We may not need to tell stories to record history today, but storytelling continues to serve a valuable purpose. As we age, storytelling creates an opportunity to reminisce, reduces stress and depression, helps to reinforce one’s value, can improve memory, and can certainly increase mood.
How can we facilitate storytelling with our loved ones? Start by asking them prompting questions like:
What was your favorite thing to do as a kid?
Any holiday traditions that you really enjoyed?
How did you meet your wife? What was the first thing you thought when you met her?
Did you play sports?
What was the most scared you’ve ever been?
Were you a daredevil?
Is there an invention made during your lifetime that you think has been the most impactful?
Did you like school?
What was the most fun you ever had with your siblings or parents?
Who were you closest to, your mom or your dad?

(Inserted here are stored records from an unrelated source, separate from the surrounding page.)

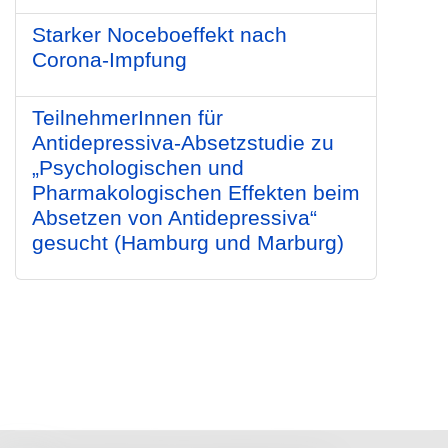
Starker Noceboeffekt nach
Corona-Impfung
TeilnehmerInnen für
Antidepressiva-Absetzstudie zu
„Psychologischen und
Pharmakologischen Effekten beim
Absetzen von Antidepressiva“
gesucht (Hamburg und Marburg)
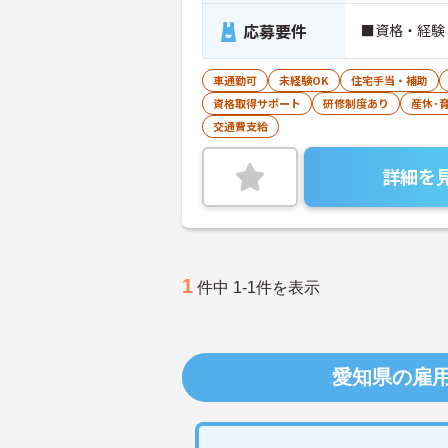
応募要件
■資格・経験
車通勤可
未経験OK
住宅手当・補助
資格取得サポート
研修制度あり
産休･
交通費支給
詳細を
1
件中 1-1件を表示
愛知県の雇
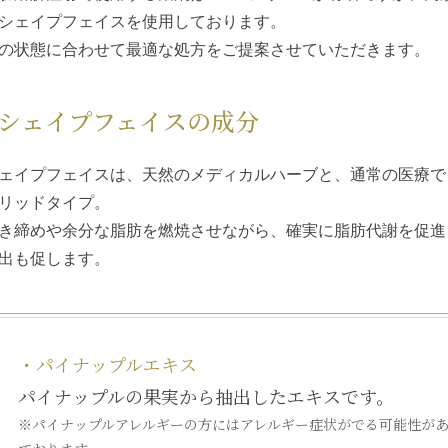
シェイプフェイス
を使用しております。
の状態に合わせて最適な処方をご提案させていただきます。
シェイプフェイス
の成分
ェイプフェイス
は、天然のメディカルハーブと、通常の医療で
リッドタイプ。
き締めや余分な脂肪を燃焼させながら、確実に脂肪代謝を促進
出も促します。
・パイナップルエキス
パイナップルの果実から抽出したエキスです。
※パイナップルアレルギーの方にはアレルギー症状がでる可能性が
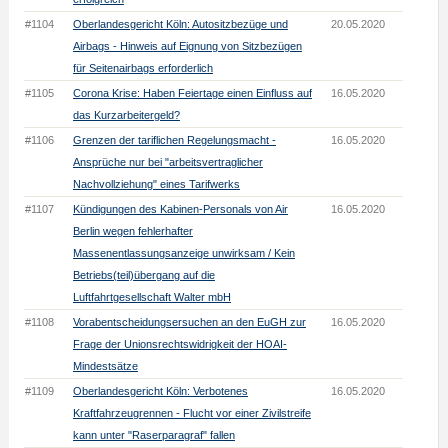
#1104
Oberlandesgericht Köln: Autositzbezüge und
20.05.2020
Airbags - Hinweis auf Eignung von Sitzbezügen
für Seitenairbags erforderlich
#1105
Corona Krise: Haben Feiertage einen Einfluss auf
16.05.2020
das Kurzarbeitergeld?
#1106
Grenzen der tariflichen Regelungsmacht -
16.05.2020
Ansprüche nur bei "arbeitsvertraglicher
Nachvollziehung" eines Tarifwerks
#1107
Kündigungen des Kabinen-Personals von Air
16.05.2020
Berlin wegen fehlerhafter
Massenentlassungsanzeige unwirksam / Kein
Betriebs(teil)übergang auf die
Luftfahrtgesellschaft Walter mbH
#1108
Vorabentscheidungsersuchen an den EuGH zur
16.05.2020
Frage der Unionsrechtswidrigkeit der HOAI-
Mindestsätze
#1109
Oberlandesgericht Köln: Verbotenes
16.05.2020
Kraftfahrzeugrennen - Flucht vor einer Zivilstreife
kann unter "Raserparagraf" fallen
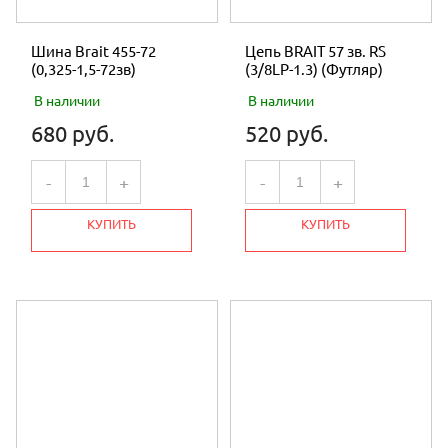
Шина Brait 455-72
Цепь BRAIT 57 зв. RS
(0,325-1,5-72зв)
(3/8LP-1.3) (Футляр)
В наличии
В наличии
680 руб.
520 руб.
-
+
-
+
КУПИТЬ
КУПИТЬ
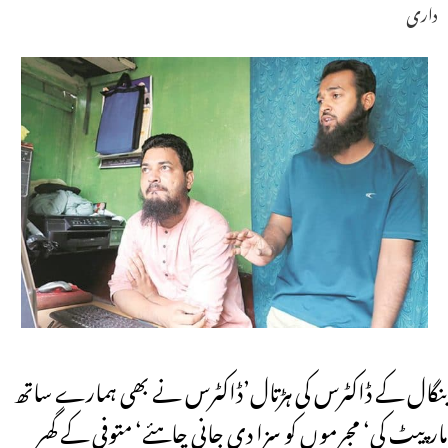
داری
بنگال کے ڈاکٹرس کی ہڑتال’ڈاکٹرس نے بھی ہمارے ساتھ
مارپیٹ کی‘ مجرموں کو سزا دی جانی چاہئے‘ متوفی کے گھر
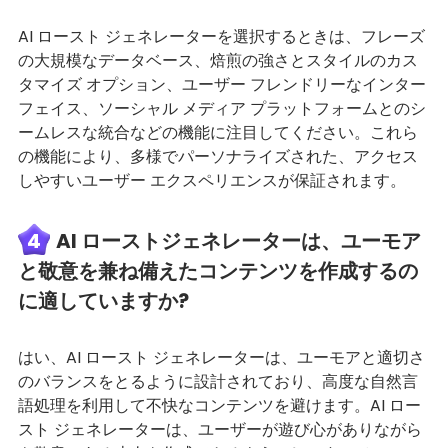
AI ロースト ジェネレーターを選択するときは、フレーズ
の大規模なデータベース、焙煎の強さとスタイルのカス
タマイズ オプション、ユーザー フレンドリーなインター
フェイス、ソーシャル メディア プラットフォームとのシ
ームレスな統合などの機能に注目してください。これら
の機能により、多様でパーソナライズされた、アクセス
しやすいユーザー エクスペリエンスが保証されます。
4
AI ローストジェネレーターは、ユーモア
と敬意を兼ね備えたコンテンツを作成するの
に適していますか?
はい、AI ロースト ジェネレーターは、ユーモアと適切さ
のバランスをとるように設計されており、高度な自然言
語処理を利用して不快なコンテンツを避けます。AI ロー
スト ジェネレーターは、ユーザーが遊び心がありながら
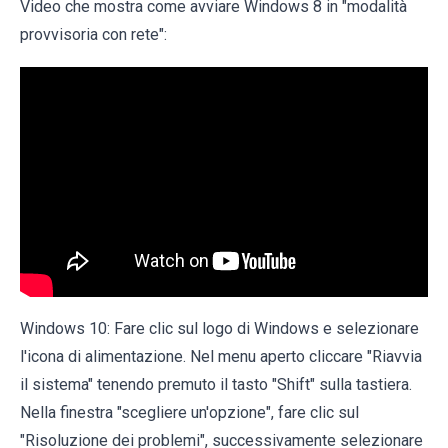
Video che mostra come avviare Windows 8 in "modalità
provvisoria con rete":
Windows 10: Fare clic sul logo di Windows e selezionare
l'icona di alimentazione. Nel menu aperto cliccare "Riavvia
il sistema" tenendo premuto il tasto "Shift" sulla tastiera.
Nella finestra "scegliere un'opzione", fare clic sul
"Risoluzione dei problemi", successivamente selezionare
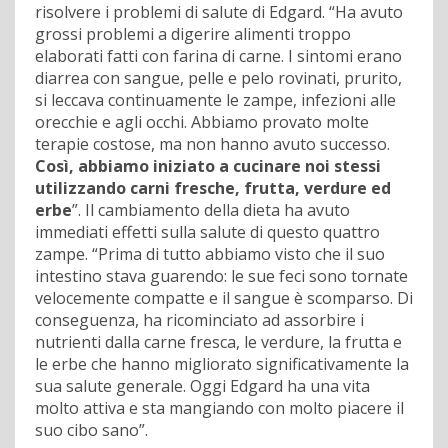
risolvere i problemi di salute di Edgard. “Ha avuto
grossi problemi a digerire alimenti troppo
elaborati fatti con farina di carne. I sintomi erano
diarrea con sangue, pelle e pelo rovinati, prurito,
si leccava continuamente le zampe, infezioni alle
orecchie e agli occhi. Abbiamo provato molte
terapie costose, ma non hanno avuto successo.
Così, abbiamo iniziato a cucinare noi stessi
utilizzando carni fresche, frutta, verdure ed
erbe
”. Il cambiamento della dieta ha avuto
immediati effetti sulla salute di questo quattro
zampe. “Prima di tutto abbiamo visto che il suo
intestino stava guarendo: le sue feci sono tornate
velocemente compatte e il sangue è scomparso. Di
conseguenza, ha ricominciato ad assorbire i
nutrienti dalla carne fresca, le verdure, la frutta e
le erbe che hanno migliorato significativamente la
sua salute generale. Oggi Edgard ha una vita
molto attiva e sta mangiando con molto piacere il
suo cibo sano”.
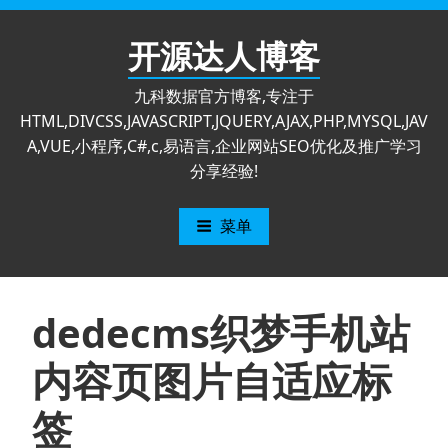
跳
至
开源达人博客
内
容
九科数据官方博客,专注于
HTML,DIVCSS,JAVASCRIPT,JQUERY,AJAX,PHP,MYSQL,JAV
A,VUE,小程序,C#,c,易语言,企业网站SEO优化及推广学习
分享经验!
菜单
dedecms织梦手机站
内容页图片自适应标
签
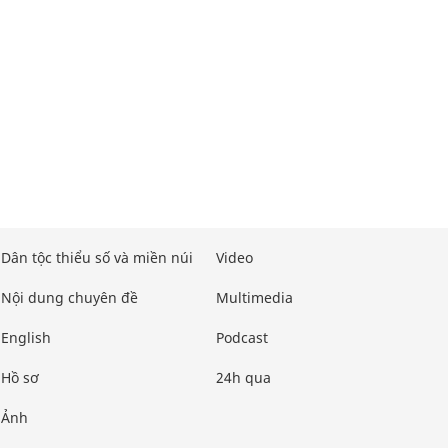
Dân tộc thiểu số và miền núi
Video
Nội dung chuyên đề
Multimedia
English
Podcast
Hồ sơ
24h qua
Ảnh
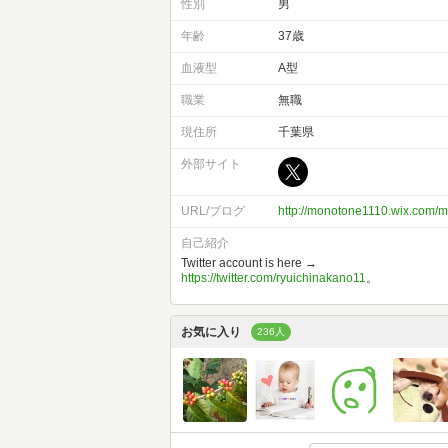
性別
男
年齢
37歳
血液型
A型
職業
無職
現住所
千葉県
外部サイト
URL/ブログ
http://monotone1110.wix.com/m
自己紹介
Twitter account is here →
https://twitter.com/ryuichinakano11
。
お気に入り
236人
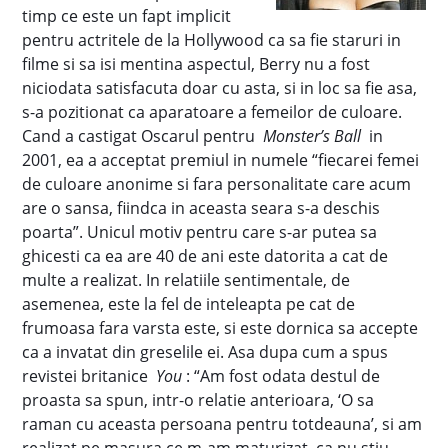
timp ce este un fapt implicit
pentru actritele de la Hollywood ca sa fie staruri in
filme si sa isi mentina aspectul, Berry nu a fost
niciodata satisfacuta doar cu asta, si in loc sa fie asa,
s-a pozitionat ca aparatoare a femeilor de culoare.
Cand a castigat Oscarul pentru
Monster’s Ball
in
2001, ea a acceptat premiul in numele “fiecarei femei
de culoare anonime si fara personalitate care acum
are o sansa, fiindca in aceasta seara s-a deschis
poarta”. Unicul motiv pentru care s-ar putea sa
ghicesti ca ea are 40 de ani este datorita a cat de
multe a realizat. In relatiile sentimentale, de
asemenea, este la fel de inteleapta pe cat de
frumoasa fara varsta este, si este dornica sa accepte
ca a invatat din greselile ei. Asa dupa cum a spus
revistei britanice
You
: “Am fost odata destul de
proasta sa spun, intr-o relatie anterioara, ‘O sa
raman cu aceasta persoana pentru totdeauna’, si am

Ask anything you’d like to know and then listen. By listen, I mean actively. Interrupt only to encourage them to continue. You can do this by using statements like, “tell me more,” “go on …,” or by asking clarifying questions. If they seem uncomfortable talking about something, move on. Ask if you may use your phone, or another digital device to capture those stories in a recording!
Sometimes, pulling out photographs to look at together prompts spontaneous stories. If you’d like, and are able, number the photograph you’re discussing and quickly jot down the number with the story in a journal, or write it on the back of the photograph if there’s room. So often we go through family photos and have no idea who the people in them are or were – but if you review them with your loved ones, you may find precious gems hidden in the images.
If your family member isn’t much of a talker, see if they’re willing to write down their life’s story. I’m a big fan of reading stories in people’s own handwriting. The story becomes a treasure of not only what’s being told, but a document that’s alive with the personality reflected in the handwriting.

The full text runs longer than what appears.